Peng Zhiqiang, chairman and co-founder of Peakview Capital, addresses a news conference in Beijing. (Photo: China Daily)
Amid ebbing mood, Peng Zhiqiang sharpens Peakview Capital's focus on tech startups
Peng Zhiqiang, 45, chairman and co-founder of Peakview Capital, one of China's largest fund of funds, is optimistic about the future, which excites him no end.
"I seldom look back to the past, either failure or success. What's past is past but thinking about the future guides you to always find and create something new," he said.
A graduate of the China University of Political Science and Law, one of the country's top law schools, Peng was the only one of his 1997 batch who chose to work in the corporate sector.
"People were surprised at my decision," he said. Back then, a law graduate would typically go on to serve in the government or become a lawyer.
As luck would have it, within four years, Peng went on to become one of the five key people participating in the initial public offering of Chinese infotech company Unisplendour Corp.
At the State-owned company, he transitioned from the legal side to business operations, and was appointed deputy president at the ripe old age of 29.
In 2007, realizing that there is a huge market for training entrepreneurs in China, he started his own business, eventually founding Peakview Capital in 2014 with the goal of helping entrepreneurs to invest their money smartly and wisely.
"It wasn't always smooth. At the worst time, our disposable money slumped from 30 million yuan ($4.2 million) to only 500,000 yuan," he said.
"But what doesn't kill you makes you stronger. It motivated me to think about the future, but in a more cautious way."
Four years later, Peakview Capital invested 12 billion yuan in leading venture capital and private equity funds, including Hillhouse Capital Group, Sequoia Capital and Matrix-Partners China.
"Being an investor, especially for an FOF (fund of funds) investor, you need to have professional-grade judgment. You are expected to find, select and invest in the most promising projects," he said.
It is not uncommon that an investor tends to evaluate a project even when others are not optimistic about it, Peng said.
"We invest only in top funds or companies that have the innovative ability and capacity of developing sustainably over the long term," he said.
This eye for innovation informs the company's investments in overseas markets. It now has a wide presence across the globe, including the United States and Israel, two of the world's major highlands for innovation.
In 2014, the Beijing-based company invested in a fund from Jerusalem, Israel, which marked its first step toward going global. So far, it has invested nearly $100 million in Israeli funds.
"Compared with companies from other countries, Israeli companies are technology-driven and focus on hard tech. It is a perfect business model to combine such hard tech with our country's user-driven business," said Peng.

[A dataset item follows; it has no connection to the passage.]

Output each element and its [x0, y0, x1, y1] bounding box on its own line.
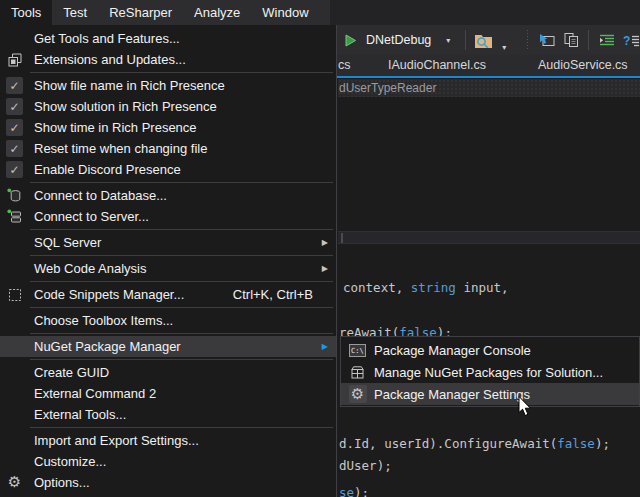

He further said Israeli companies are also good at connecting people and businesses worldwide, which will be a bridge for China to link with innovative networks globally.
This year, funding for new businesses may slow, according to some industry insiders. Even though the global capital flows seem to be experiencing a winter of sorts due to the current international situation, Peng said he is "optimistic" about the future of investments.
Total fundraising in the January-November period of last year was 1.15 trillion yuan in China, down almost 29 percent year-on-year, according to a latest report by Zero2IPO Research, a leading venture capital and private equity data provider.
"The so-called winter of capital won't last long as it is a normal phenomenon for the economy to go through cycles," he said.
"High-quality startups would not find it difficult to raise money. Instead, only inferior companies may suffer from such a trend."
Regarding future big trends, Peng said the industrial internet will be the company's next investment focus.